Benchmarking: Shard Size

import hvplot
import hvplot.pandas  # noqa
import pandas as pd
import statsmodels.formula.api as smf

pd.options.plotting.backend = "holoviews"

Read summary of all benchmarking results.

summary = pd.read_parquet("s3://carbonplan-benchmarks/benchmark-data/v0.2/summary.parq")

Subset the data to isolate the impact of chunk and shard size.

df = summary[
    (summary["projection"] == 4326)
    & (summary["pixels_per_tile"] == 128)
    & (summary["shard_size"] > 0)
    & (summary["region"] == "us-west-2")
]

Create a box plot showing how the rendering time depends on chunk and shard size.

df.hvplot.box(
    y="duration",
    by=["actual_chunk_size", "shard_size"],
    c="shard_size",
    cmap=["#FEFE62", "#D35FB7"],
    ylabel="Time to render (ms)",
    xlabel="Chunk size (MB); Target shard size (MB)",
    legend=False,
).opts(width=600, height=400)

Fit a multiple linear regression to the results. The results show that the chunk size strongly impacts the time to render. Datasets with larger chunk sizes take longer to render. The shard size does not have a noticeable impact on rendering time.

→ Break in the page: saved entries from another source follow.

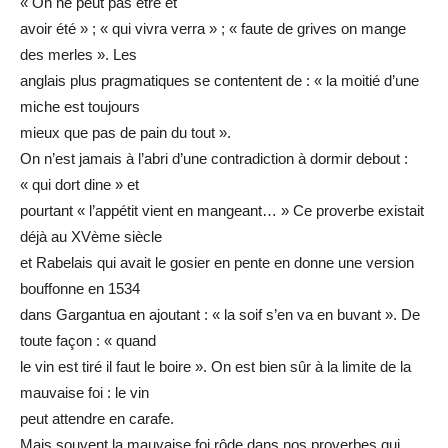
« On ne peut pas être et
avoir été » ; « qui vivra verra » ; « faute de grives on mange
des merles ». Les
anglais plus pragmatiques se contentent de : « la moitié d’une
miche est toujours
mieux que pas de pain du tout ».
On n’est jamais à l’abri d’une contradiction à dormir debout :
« qui dort dine » et
pourtant « l’appétit vient en mangeant… » Ce proverbe existait
déjà au XVème siècle
et Rabelais qui avait le gosier en pente en donne une version
bouffonne en 1534
dans Gargantua en ajoutant : « la soif s’en va en buvant ». De
toute façon : « quand
le vin est tiré il faut le boire ». On est bien sûr à la limite de la
mauvaise foi : le vin
peut attendre en carafe.
Mais souvent la mauvaise foi rôde dans nos proverbes qui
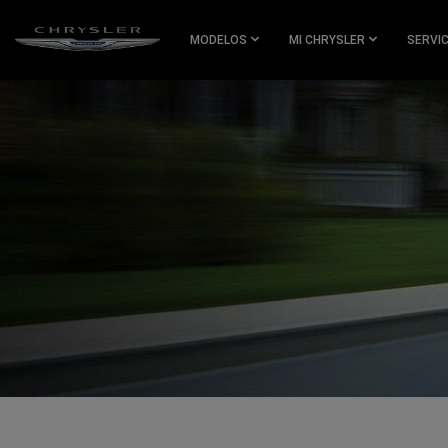
SKIP TO
MAIN
MODELOS
MI CHRYSLER
SERVI
CONTENT
SKIP TO
NAVIGATION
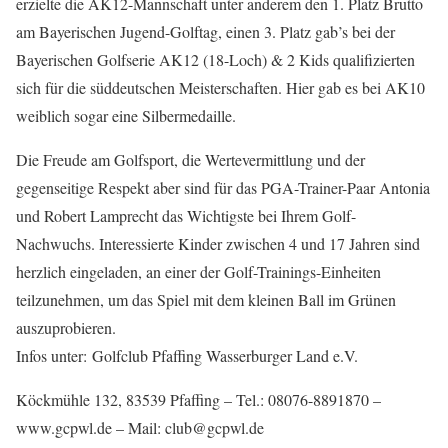
erzielte die AK12-Mannschaft unter anderem den 1. Platz Brutto
am Bayerischen Jugend-Golftag, einen 3. Platz gab’s bei der
Bayerischen Golfserie AK12 (18-Loch) & 2 Kids qualifizierten
sich für die süddeutschen Meisterschaften. Hier gab es bei AK10
weiblich sogar eine Silbermedaille.
Die Freude am Golfsport, die Wertevermittlung und der
gegenseitige Respekt aber sind für das PGA-Trainer-Paar Antonia
und Robert Lamprecht das Wichtigste bei Ihrem Golf-
Nachwuchs. Interessierte Kinder zwischen 4 und 17 Jahren sind
herzlich eingeladen, an einer der Golf-Trainings-Einheiten
teilzunehmen, um das Spiel mit dem kleinen Ball im Grünen
auszuprobieren.
Infos unter: Golfclub Pfaffing Wasserburger Land e.V.
Köckmühle 132, 83539 Pfaffing – Tel.: 08076-8891870 –
www.gcpwl.de – Mail: club@gcpwl.de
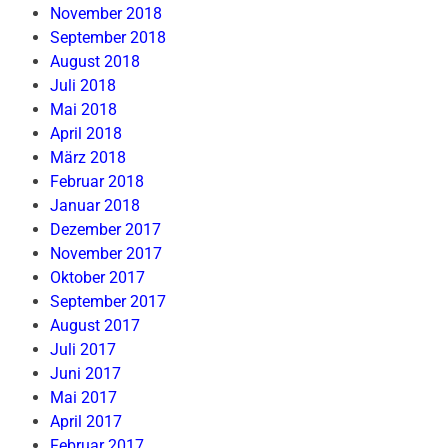
November 2018
September 2018
August 2018
Juli 2018
Mai 2018
April 2018
März 2018
Februar 2018
Januar 2018
Dezember 2017
November 2017
Oktober 2017
September 2017
August 2017
Juli 2017
Juni 2017
Mai 2017
April 2017
Februar 2017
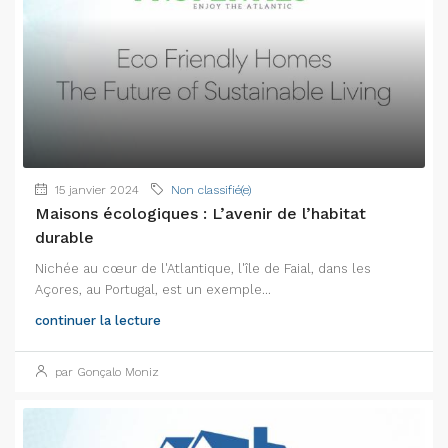
15 janvier 2024
Non classifié(e)
Maisons écologiques : L’avenir de l’habitat
durable
Nichée au cœur de l'Atlantique, l'île de Faial, dans les
Açores, au Portugal, est un exemple...
continuer la lecture
par Gonçalo Moniz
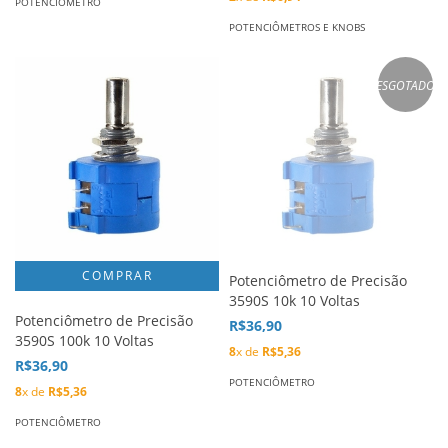
POTENCIÔMETRO
POTENCIÔMETROS E KNOBS
ESGOTADO
Potenciômetro de Precisão
3590S 10k 10 Voltas
Potenciômetro de Precisão
R$36,90
3590S 100k 10 Voltas
8
x de
R$5,36
R$36,90
POTENCIÔMETRO
8
x de
R$5,36
POTENCIÔMETRO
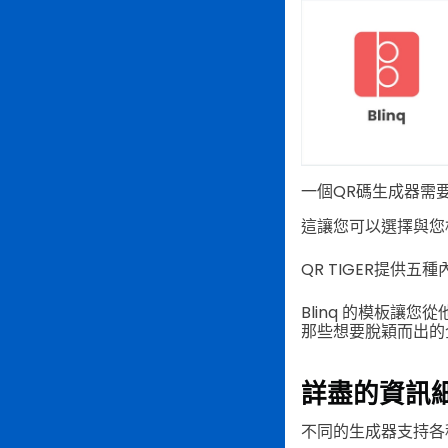
一個QR碼生成器需
這讓您可以選擇與您
QR TIGER提供
Blinq 的模板
那些想要脫穎而出的
詳盡的資訊
不同的生成器支持各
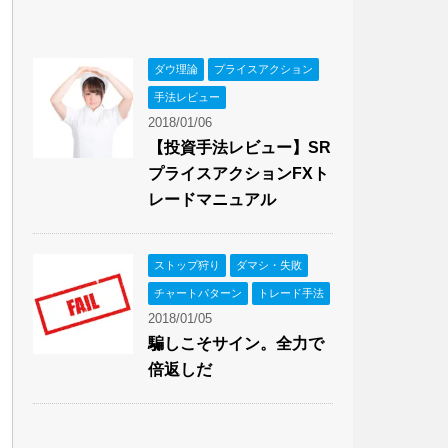
ダウ理論
プライスアクション
手法レビュー
2018/01/06
【投資手法レビュー】SR
プライスアクションFXト
レードマニュアル
ストップ狩り
ダマシ・失敗
チャートパターン
トレード手法
2018/01/05
騙しこそサイン。全力で
倍返しだ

model = smf.ols("duration ~ actual_chunk_size + shard_size", data=df).fit()
model.summary()

OLS Regression Results
Dep. Variable:	duration	R-squared:	0.398
Model:	OLS	Adj. R-squared:	0.393
Method:	Least Squares	F-statistic:	83.71
Date:	Tue, 29 Aug 2023	Prob (F-statistic):	1.25e-28
Time:	20:30:46	Log-Likelihood:	-2063.2
No. Observations:	256	AIC:	4132.
Df Residuals:	253	BIC:	4143.
Df Model:	2
Covariance Type:	nonrobust

	coef	std err	t	P>\|t\|	[0.025	0.975]
Intercept	2446.8248	161.251	15.174	0.000	2129.259	2764.391
actual_chunk_size	70.9110	5.482	12.935	0.000	60.115	81.707
shard_size	0.6188	1.925	0.321	0.748	-3.172	4.409

Omnibus:	31.868	Durbin-Watson:	2.302
Prob(Omnibus):	0.000	Jarque-Bera (JB):	39.758
Skew:	-0.911	Prob(JB):	2.33e-09
Kurtosis:	3.637	Cond. No.	267.

Notes:
[1] Standard Errors assume that the covariance matrix of the errors is correctly specified.